Good grief, no. I’m old enough to have done nothing but handwritten essays up to and including my final Bachelor’s degree exams. Content and quality of argument mattered more than citations and print layouts and the like. I didn’t have to think about any of that until I did a Master’s dissertation in my 50s, and even then I seem to remember it was a matter of making sure that however you did it, it was clear and consistent.
Class of 97 also, did MLA in junior and senior years of high school.
Now that 90% of my job is teaching MLA at a community college, I appreciate everyone who got it early and often. For those of you complaining that MLA isn’t relevant, teachers are going to teach what they know, and these are English classes mostly, not science classes, so they’re going to teach MLA. They don’t change.
Yes, the other 10% of my job is teaching APA, in business, nursing, etc.
Kids today, though. Between EasyBib and citation databases, they barely have to do any work. Not like when I was in school, and some teachers used 5th edition MLA, and some used 6th edition, and they were DIFFERENT. Argh.

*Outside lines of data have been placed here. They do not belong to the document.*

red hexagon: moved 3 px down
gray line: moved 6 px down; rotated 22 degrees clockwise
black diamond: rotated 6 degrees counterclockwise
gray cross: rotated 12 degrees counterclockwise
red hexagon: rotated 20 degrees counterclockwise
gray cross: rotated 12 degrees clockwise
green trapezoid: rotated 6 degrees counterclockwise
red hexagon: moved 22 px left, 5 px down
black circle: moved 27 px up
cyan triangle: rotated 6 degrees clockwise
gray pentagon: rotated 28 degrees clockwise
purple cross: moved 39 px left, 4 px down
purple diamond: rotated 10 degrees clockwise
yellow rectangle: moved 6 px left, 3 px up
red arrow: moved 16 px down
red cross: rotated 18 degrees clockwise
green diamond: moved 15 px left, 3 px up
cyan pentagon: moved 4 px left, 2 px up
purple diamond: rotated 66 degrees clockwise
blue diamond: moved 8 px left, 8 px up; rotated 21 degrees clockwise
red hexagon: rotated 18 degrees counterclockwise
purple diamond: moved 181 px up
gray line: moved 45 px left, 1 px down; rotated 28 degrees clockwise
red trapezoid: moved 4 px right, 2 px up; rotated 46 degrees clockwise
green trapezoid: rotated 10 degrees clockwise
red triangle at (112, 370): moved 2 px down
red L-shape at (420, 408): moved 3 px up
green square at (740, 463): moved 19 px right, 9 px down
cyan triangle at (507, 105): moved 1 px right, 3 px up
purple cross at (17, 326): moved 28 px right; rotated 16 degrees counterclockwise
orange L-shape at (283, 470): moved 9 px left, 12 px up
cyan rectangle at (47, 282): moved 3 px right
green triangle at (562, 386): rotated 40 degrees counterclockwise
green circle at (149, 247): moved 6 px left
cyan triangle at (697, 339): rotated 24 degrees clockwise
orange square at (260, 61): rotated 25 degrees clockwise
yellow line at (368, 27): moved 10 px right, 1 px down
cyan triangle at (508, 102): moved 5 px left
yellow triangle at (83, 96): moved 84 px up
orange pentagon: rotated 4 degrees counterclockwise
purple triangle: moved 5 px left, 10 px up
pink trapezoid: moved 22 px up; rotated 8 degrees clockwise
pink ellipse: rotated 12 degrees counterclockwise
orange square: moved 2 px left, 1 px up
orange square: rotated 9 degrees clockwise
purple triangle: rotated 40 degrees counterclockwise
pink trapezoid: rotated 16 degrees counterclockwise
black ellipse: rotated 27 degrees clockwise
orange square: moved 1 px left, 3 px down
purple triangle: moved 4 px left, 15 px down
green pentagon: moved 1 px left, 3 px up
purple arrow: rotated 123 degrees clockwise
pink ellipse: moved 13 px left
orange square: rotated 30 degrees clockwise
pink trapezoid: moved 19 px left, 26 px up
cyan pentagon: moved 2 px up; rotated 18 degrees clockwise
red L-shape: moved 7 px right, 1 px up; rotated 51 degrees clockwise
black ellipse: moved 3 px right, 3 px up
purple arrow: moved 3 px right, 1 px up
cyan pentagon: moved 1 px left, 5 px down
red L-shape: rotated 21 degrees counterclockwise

Keyboarding should also be taught at an early age. We’re getting lots of 18 year olds who have never typed a paper in their life…
God, I never realized how much time I’d spend as a public librarian teaching citation. The thing is, these poor people have never been taught WHY they’re doing all this rigamarole. Once you explain to them what the point is, they have a much easier time with it. (I mean, not all that “running head” business, but the reasons for having a standardized way to cite your sources, and why you’d want to know where a scientist or an author found their information.)
Of course, I get a ton of people going to Two Click U.
Never officially learned it, really–not even in college. It was just “use this style in this class.”
Sure, I’ve done all that stuff, but I didn’t know of MLA as anything other than a way to do citations. And I never really learned that–I had a cheat sheet. Now I’d probably just use an automated tool, where you fill in the important parts and it regurgitates a citation in every style.
BTW, OP: Is he still turning in physical papers, or are they actually requiring these structural aspect on digital papers? The guidelines all seem to be based on things that would make it easier for teachers to grade physical papers.